If the final TPP agreement lives up to its advertised level of ambition, the pact will deliver new and better products and services, lower prices, lower production costs, more innovation and improved access to hundreds of millions of consumers and businesses on four continents. But the TPP’s spillover effects could be even more consequential. A TPP agreement will spark a fresh wave of global trade liberalization, as governments adjust policies to keep pace and seek to prevent an erosion of their countries’ relative advantages in the competition for investment, supply chain participation and access to export markets. In fact, this dynamic is already in evidence.

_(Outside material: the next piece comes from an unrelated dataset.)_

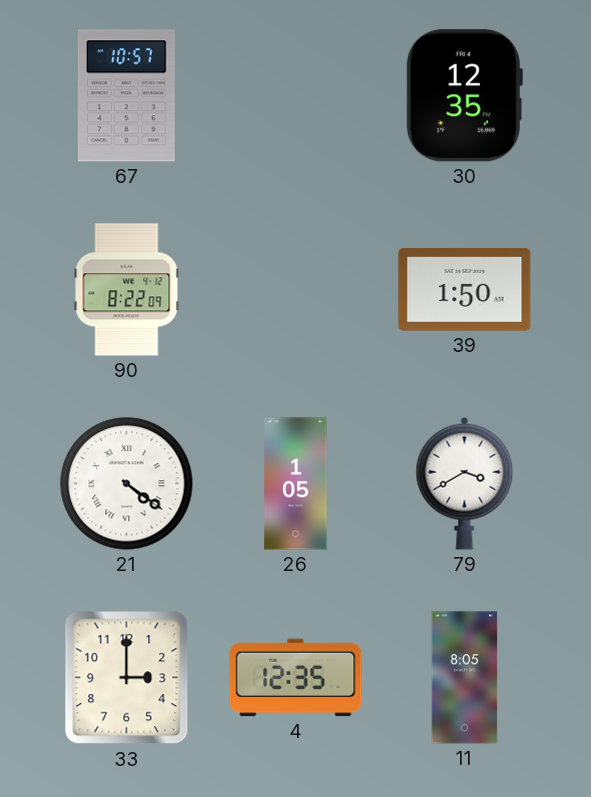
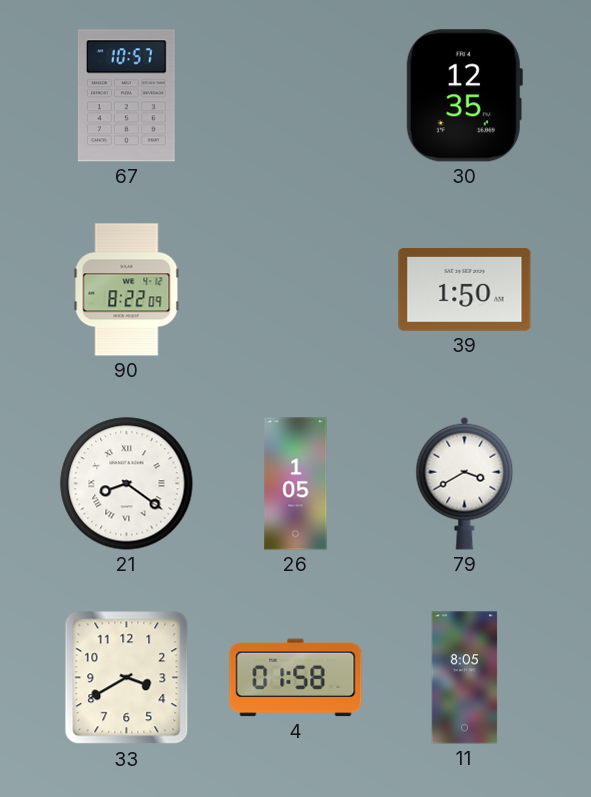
21: 4:21 -> 8:21
33: 3:00 -> 3:40
4: 12:35 -> 01:58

It is not a coincidence that, after years of foot dragging, the Chinese government suddenly agreed last week to move forward with the World Trade Organization’s revised Information Technology Agreement — just as the TPP endgame is starting to be discussed. Nor is it a coincidence that India, after blocking implementation of the WTO’s Trade Facilitation Agreement for six months, reversed course that same week. The reality of being excluded, for now, from the world’s largest trade agreement in nearly 20 years has helped China and India to rediscover the value of the WTO as a negotiating venue. Meanwhile, the other mega‐regional negotiation, the Transatlantic Trade and Investment Partnership, owes its genesis to the TPP, as it was initiated in no small part to assuage concerns across the Atlantic that the U.S. “pivot” to Asia would come at the expense of Europe.
Ultimately, the TPP should evolve to include India, China, and other APEC and regional countries. Pairing that with an eventual TTIP agreement and bringing it all under the aegis of the WTO would be the perfect outcome. If it comes to pass, that would be the TPP’s hallmark achievement.